__The data__.
Start of Block
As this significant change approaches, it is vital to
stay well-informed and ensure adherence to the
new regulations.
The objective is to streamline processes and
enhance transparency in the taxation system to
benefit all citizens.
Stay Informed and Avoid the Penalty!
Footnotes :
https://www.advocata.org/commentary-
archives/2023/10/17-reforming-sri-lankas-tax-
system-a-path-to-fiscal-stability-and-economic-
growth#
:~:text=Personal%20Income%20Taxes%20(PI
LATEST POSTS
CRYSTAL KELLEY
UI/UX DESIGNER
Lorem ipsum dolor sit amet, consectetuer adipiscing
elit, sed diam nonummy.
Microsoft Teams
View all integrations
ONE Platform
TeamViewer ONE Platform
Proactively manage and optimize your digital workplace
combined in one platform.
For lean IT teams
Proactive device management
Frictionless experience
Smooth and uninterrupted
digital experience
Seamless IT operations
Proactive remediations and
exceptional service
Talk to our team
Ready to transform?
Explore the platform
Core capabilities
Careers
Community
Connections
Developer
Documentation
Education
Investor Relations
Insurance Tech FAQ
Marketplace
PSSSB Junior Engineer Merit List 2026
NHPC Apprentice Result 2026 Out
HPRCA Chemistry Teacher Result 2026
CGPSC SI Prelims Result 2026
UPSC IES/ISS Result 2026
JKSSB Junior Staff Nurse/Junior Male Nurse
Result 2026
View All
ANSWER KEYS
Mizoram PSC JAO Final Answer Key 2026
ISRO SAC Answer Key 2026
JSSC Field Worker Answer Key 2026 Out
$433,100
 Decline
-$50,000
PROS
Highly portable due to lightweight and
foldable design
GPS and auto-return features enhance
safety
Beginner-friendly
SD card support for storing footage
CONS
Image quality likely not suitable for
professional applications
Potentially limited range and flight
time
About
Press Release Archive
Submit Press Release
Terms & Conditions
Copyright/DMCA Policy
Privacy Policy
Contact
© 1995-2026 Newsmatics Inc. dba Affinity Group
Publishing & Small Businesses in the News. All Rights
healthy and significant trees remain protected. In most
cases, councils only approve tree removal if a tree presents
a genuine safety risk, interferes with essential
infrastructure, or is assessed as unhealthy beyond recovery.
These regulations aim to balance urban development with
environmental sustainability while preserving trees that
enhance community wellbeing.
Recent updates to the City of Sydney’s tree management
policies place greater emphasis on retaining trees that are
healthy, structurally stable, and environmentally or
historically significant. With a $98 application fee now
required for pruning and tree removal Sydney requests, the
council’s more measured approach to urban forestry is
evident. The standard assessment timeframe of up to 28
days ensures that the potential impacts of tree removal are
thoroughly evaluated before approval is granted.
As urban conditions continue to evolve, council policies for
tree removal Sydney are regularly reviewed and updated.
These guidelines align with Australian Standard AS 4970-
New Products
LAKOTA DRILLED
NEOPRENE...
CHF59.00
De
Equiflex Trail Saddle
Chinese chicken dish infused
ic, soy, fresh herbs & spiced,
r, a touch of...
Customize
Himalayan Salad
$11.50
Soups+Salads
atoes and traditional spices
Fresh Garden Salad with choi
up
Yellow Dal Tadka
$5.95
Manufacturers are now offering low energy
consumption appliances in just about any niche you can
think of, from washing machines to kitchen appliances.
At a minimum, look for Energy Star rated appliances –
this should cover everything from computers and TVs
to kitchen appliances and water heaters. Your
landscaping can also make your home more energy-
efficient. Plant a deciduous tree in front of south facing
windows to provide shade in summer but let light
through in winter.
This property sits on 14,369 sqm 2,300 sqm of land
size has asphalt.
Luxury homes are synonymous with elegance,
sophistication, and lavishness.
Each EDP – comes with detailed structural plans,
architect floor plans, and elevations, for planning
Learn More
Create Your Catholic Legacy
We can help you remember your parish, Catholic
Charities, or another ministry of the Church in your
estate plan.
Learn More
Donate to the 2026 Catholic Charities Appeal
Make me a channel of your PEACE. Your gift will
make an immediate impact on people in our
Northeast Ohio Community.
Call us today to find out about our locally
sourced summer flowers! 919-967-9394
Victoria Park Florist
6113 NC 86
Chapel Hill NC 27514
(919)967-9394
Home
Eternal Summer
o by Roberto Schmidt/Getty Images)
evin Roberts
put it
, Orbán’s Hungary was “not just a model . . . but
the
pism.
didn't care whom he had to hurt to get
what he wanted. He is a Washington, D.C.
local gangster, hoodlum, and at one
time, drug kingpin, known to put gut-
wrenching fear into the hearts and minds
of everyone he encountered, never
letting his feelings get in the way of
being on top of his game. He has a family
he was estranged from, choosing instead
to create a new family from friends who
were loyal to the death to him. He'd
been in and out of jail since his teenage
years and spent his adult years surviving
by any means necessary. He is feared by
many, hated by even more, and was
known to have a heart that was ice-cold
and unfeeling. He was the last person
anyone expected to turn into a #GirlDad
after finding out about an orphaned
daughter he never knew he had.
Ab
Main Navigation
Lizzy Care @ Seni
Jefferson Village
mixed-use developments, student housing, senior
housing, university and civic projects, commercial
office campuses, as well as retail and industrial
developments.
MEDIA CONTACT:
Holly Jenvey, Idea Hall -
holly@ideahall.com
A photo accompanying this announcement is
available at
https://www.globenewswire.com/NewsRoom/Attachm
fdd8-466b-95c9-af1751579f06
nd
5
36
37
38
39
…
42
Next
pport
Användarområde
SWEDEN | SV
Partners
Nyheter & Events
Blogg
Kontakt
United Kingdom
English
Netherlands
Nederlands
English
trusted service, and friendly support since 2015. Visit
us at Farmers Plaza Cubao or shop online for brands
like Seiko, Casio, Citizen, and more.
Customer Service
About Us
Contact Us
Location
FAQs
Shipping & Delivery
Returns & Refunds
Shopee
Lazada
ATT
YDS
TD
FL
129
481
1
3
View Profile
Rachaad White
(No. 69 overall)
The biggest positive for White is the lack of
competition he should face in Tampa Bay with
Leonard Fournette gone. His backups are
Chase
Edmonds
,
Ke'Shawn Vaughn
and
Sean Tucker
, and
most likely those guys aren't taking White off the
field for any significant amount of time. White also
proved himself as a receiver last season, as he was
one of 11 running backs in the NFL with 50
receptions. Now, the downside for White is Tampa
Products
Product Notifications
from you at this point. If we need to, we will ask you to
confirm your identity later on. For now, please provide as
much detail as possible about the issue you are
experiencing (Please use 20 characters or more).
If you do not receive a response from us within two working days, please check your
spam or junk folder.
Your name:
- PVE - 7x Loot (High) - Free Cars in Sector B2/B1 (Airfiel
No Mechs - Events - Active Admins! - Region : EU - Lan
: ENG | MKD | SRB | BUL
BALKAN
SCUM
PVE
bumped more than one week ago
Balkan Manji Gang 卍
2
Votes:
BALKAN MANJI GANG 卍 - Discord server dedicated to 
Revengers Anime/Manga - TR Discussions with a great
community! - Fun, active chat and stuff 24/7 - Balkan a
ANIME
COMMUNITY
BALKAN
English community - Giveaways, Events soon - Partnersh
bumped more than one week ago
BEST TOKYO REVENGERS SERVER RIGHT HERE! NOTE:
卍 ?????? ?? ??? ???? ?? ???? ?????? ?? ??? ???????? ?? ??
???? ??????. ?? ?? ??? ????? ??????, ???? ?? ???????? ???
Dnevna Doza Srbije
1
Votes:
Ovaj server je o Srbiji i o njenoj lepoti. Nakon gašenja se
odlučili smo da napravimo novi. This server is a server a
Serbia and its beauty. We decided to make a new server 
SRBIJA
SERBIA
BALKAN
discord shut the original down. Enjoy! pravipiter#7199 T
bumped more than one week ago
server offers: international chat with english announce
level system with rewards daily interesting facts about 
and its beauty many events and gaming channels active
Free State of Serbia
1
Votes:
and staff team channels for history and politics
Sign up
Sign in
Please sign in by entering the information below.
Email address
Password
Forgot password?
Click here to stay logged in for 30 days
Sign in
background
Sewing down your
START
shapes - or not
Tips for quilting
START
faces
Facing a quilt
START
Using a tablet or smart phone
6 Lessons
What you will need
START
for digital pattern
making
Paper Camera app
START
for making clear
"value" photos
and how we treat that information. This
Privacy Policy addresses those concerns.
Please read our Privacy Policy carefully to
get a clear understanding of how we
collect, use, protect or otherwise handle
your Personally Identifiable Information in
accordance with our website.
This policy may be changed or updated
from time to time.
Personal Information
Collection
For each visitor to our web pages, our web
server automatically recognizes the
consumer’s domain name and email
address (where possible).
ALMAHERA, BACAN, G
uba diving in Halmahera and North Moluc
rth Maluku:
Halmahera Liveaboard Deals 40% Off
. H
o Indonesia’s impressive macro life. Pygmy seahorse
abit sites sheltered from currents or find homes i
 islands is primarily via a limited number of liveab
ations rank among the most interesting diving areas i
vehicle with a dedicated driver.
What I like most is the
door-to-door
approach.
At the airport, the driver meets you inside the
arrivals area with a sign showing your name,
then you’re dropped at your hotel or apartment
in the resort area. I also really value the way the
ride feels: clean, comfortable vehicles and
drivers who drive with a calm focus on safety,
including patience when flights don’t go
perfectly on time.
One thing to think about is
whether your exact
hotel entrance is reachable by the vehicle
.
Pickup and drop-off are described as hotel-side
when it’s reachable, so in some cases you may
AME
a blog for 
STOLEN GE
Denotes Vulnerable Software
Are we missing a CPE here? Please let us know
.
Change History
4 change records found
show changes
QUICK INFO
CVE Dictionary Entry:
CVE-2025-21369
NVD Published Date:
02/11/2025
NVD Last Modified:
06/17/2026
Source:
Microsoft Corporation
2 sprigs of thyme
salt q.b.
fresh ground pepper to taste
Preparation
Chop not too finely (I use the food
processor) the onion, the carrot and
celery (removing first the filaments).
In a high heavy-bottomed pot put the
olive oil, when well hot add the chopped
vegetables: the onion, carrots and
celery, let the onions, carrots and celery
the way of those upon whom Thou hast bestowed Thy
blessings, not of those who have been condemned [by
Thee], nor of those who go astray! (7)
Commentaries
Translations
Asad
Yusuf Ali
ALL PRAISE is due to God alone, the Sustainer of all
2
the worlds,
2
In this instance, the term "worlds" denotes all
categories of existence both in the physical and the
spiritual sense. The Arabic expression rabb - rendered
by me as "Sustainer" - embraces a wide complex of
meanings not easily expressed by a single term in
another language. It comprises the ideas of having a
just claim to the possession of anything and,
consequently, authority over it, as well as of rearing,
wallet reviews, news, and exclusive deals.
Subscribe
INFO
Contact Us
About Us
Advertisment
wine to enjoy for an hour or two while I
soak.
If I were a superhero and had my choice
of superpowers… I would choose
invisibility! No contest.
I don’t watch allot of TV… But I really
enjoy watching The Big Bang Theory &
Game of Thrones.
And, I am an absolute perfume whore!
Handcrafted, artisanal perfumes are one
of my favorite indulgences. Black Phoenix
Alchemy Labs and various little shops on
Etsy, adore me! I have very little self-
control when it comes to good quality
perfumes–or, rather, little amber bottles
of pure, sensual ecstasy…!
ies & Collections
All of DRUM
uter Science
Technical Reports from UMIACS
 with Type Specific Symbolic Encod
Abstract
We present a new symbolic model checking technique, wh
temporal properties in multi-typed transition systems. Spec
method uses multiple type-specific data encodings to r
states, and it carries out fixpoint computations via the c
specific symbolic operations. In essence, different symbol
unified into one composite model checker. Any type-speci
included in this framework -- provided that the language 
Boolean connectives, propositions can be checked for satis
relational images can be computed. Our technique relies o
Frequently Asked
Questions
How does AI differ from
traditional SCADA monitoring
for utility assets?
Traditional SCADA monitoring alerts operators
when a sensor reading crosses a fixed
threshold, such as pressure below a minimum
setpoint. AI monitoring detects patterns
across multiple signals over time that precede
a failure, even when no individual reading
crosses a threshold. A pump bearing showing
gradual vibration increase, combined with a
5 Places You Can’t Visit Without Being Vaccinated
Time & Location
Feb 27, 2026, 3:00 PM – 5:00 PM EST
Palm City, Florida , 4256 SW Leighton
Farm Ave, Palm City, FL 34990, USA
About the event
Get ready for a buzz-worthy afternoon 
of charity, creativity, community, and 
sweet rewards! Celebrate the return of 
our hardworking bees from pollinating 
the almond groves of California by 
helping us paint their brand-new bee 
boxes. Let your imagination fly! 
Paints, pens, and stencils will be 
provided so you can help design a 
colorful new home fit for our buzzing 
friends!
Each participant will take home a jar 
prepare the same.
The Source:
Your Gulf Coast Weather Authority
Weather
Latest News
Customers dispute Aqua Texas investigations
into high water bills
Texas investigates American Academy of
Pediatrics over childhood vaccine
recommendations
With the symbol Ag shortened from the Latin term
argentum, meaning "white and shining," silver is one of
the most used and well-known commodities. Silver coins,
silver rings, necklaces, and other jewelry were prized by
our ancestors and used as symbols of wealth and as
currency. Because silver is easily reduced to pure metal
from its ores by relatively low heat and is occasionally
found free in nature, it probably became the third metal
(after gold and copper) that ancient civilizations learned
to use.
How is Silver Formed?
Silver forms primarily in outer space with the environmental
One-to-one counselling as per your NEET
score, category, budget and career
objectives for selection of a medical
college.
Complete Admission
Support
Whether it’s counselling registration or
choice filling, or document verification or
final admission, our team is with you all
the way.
End of Block
__Brief__. If a line comes after the one that contains "TeamViewer ONE Platform", leave it out; return every line of the entries up to that point exactly, starting with the first, with that line included.

__Result for this exercise__.
As this significant change approaches, it is vital to
stay well-informed and ensure adherence to the
new regulations.
The objective is to streamline processes and
enhance transparency in the taxation system to
benefit all citizens.
Stay Informed and Avoid the Penalty!
Footnotes :
https://www.advocata.org/commentary-
archives/2023/10/17-reforming-sri-lankas-tax-
system-a-path-to-fiscal-stability-and-economic-
growth#
:~:text=Personal%20Income%20Taxes%20(PI
LATEST POSTS
CRYSTAL KELLEY
UI/UX DESIGNER
Lorem ipsum dolor sit amet, consectetuer adipiscing
elit, sed diam nonummy.
Microsoft Teams
View all integrations
ONE Platform
TeamViewer ONE Platform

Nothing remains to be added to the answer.